- Task goal -
Lines with the word "Where" are the answer; copy each of them from the data below.

(Items from a data source)
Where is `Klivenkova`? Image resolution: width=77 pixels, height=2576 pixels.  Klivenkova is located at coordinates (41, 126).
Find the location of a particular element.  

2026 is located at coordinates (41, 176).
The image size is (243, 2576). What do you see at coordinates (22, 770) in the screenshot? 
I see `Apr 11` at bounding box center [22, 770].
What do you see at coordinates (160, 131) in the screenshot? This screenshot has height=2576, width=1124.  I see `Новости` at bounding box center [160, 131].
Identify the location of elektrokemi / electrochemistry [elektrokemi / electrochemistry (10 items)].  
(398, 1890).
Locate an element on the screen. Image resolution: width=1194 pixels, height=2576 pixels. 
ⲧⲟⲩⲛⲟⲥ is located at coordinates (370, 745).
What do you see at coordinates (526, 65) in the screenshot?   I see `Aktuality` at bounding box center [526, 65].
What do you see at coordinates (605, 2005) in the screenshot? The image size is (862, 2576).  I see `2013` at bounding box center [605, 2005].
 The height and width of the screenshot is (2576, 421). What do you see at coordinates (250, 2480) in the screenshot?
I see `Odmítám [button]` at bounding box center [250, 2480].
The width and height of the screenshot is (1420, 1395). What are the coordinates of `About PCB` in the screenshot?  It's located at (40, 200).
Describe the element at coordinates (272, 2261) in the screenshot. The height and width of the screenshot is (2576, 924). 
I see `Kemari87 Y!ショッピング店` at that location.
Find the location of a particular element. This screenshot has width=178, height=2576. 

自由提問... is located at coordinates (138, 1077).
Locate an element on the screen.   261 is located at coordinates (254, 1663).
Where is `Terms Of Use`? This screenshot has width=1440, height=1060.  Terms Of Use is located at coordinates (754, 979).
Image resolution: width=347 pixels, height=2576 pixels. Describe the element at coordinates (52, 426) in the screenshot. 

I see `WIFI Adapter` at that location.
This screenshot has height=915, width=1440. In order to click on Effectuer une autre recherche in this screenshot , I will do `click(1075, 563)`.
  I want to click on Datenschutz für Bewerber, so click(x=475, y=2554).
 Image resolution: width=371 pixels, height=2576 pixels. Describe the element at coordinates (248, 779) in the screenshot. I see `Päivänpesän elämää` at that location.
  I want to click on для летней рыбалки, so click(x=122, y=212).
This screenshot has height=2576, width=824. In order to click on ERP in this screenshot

- Output for this exercise -
Where is `Klivenkova`? Image resolution: width=77 pixels, height=2576 pixels.  Klivenkova is located at coordinates (41, 126).
Where is `Terms Of Use`? This screenshot has width=1440, height=1060.  Terms Of Use is located at coordinates (754, 979).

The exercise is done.